*Work task*: Each line from the one containing "Beginners 4 /" through the last line of the records below is to be repeated as written, with nothing added.

Page images and extracted text
·····

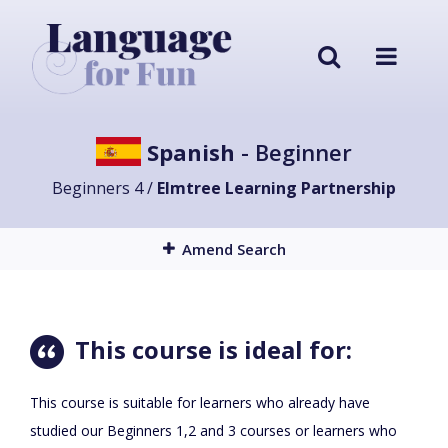
Spanish
- Beginner
Beginners 4 /
Elmtree Learning Partnership
Amend Search
This course is ideal for:
This course is suitable for learners who already have
studied our Beginners 1,2 and 3 courses or learners who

·····

*Task solution*:
Beginners 4 /
Elmtree Learning Partnership
Amend Search
This course is ideal for:
This course is suitable for learners who already have
studied our Beginners 1,2 and 3 courses or learners who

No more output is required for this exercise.